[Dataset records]
────────

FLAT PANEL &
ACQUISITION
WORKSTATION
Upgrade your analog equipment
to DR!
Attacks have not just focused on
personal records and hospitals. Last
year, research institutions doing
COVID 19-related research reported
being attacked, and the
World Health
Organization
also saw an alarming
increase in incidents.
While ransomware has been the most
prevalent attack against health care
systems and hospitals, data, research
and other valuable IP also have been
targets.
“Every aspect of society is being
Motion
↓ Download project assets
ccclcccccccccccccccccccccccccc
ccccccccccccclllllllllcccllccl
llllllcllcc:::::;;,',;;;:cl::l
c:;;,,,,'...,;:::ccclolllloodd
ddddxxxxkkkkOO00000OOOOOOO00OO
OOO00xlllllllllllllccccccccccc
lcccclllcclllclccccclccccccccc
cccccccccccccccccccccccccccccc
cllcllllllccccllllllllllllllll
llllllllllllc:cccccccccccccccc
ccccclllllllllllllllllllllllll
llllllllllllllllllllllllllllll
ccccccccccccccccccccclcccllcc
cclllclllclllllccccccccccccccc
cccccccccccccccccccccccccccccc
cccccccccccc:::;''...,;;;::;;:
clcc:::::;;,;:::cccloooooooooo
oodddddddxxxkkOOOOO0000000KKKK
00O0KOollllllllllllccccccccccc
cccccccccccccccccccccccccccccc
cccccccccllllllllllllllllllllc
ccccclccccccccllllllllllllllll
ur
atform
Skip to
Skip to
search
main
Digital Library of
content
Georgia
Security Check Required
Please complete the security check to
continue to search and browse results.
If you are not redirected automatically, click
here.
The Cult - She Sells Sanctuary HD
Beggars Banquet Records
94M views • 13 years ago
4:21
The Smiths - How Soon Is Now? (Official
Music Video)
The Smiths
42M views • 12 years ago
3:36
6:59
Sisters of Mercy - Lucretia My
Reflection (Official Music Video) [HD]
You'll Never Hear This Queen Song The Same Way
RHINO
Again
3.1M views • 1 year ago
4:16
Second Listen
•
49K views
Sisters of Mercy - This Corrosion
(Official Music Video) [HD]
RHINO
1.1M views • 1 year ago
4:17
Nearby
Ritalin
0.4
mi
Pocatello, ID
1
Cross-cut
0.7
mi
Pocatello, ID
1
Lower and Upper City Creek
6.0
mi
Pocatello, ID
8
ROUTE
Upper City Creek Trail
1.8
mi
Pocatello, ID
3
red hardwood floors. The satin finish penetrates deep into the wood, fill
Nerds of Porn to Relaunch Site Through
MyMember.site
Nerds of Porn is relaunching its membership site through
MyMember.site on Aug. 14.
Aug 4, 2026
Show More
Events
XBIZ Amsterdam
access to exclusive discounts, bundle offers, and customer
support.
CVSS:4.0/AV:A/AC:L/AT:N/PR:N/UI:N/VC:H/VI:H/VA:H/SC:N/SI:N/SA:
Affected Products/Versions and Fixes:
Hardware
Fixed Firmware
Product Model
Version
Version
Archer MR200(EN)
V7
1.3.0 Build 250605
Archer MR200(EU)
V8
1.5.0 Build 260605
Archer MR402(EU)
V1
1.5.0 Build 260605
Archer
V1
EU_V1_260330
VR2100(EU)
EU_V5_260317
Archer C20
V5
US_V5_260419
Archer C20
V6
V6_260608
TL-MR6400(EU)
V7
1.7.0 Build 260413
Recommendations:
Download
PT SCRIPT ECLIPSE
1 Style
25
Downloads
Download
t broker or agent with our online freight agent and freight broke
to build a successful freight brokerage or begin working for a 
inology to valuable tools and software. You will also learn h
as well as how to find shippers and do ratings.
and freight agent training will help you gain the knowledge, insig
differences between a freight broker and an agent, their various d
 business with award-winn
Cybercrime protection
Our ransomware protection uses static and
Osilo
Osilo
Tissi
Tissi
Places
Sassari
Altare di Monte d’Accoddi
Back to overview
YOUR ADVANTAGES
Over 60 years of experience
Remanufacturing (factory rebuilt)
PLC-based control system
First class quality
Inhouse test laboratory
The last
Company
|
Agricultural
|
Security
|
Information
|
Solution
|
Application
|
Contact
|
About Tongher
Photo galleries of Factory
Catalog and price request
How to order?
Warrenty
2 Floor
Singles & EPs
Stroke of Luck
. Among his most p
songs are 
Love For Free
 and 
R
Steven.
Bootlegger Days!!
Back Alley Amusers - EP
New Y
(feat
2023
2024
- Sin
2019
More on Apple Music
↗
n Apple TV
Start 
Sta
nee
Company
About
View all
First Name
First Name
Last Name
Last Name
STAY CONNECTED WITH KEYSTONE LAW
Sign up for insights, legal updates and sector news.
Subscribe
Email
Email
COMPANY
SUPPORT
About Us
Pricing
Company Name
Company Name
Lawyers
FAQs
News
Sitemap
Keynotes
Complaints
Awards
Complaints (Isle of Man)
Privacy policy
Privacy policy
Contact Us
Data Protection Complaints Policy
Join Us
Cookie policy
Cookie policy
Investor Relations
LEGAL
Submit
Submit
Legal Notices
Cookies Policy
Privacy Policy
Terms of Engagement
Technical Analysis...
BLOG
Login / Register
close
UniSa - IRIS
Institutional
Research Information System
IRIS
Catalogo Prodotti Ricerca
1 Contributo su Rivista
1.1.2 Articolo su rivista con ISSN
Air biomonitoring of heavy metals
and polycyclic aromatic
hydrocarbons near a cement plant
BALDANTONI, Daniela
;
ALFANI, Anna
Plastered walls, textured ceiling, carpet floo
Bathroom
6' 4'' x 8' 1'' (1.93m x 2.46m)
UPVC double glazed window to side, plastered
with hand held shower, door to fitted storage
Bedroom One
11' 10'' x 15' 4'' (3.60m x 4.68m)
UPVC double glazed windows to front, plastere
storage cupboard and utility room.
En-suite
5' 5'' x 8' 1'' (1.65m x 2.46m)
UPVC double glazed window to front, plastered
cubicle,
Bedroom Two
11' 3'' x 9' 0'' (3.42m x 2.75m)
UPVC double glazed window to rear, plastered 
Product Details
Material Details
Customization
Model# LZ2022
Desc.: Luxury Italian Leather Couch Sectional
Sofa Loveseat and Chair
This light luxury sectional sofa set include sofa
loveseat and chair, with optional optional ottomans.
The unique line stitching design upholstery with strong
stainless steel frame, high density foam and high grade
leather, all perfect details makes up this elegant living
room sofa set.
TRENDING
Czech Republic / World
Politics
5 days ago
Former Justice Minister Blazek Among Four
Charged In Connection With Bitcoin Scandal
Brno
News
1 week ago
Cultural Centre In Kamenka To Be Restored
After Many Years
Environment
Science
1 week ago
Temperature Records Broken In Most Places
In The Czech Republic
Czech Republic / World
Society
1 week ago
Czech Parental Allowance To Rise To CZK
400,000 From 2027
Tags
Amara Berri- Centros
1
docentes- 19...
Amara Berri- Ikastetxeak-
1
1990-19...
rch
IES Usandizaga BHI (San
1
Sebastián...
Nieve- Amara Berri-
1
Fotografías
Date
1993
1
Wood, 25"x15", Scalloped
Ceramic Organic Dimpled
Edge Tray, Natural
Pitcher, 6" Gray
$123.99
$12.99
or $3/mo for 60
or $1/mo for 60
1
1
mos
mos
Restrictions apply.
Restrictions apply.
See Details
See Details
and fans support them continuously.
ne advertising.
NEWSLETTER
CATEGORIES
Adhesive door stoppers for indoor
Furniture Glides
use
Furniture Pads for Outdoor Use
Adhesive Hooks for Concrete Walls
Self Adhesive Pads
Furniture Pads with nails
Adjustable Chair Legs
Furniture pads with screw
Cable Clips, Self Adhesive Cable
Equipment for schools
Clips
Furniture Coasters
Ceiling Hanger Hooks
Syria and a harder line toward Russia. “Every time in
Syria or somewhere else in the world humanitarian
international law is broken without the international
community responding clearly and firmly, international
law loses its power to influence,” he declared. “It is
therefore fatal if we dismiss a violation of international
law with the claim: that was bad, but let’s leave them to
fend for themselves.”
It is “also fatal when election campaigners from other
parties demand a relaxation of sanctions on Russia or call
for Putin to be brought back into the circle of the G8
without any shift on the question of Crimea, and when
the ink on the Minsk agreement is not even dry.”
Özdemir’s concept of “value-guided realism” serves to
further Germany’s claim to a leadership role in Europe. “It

────────

Go through the entries. Report every line that contains the word "also".

also saw an alarming
and other valuable IP also have been
inology to valuable tools and software. You will also learn h
It is “also fatal when election campaigners from other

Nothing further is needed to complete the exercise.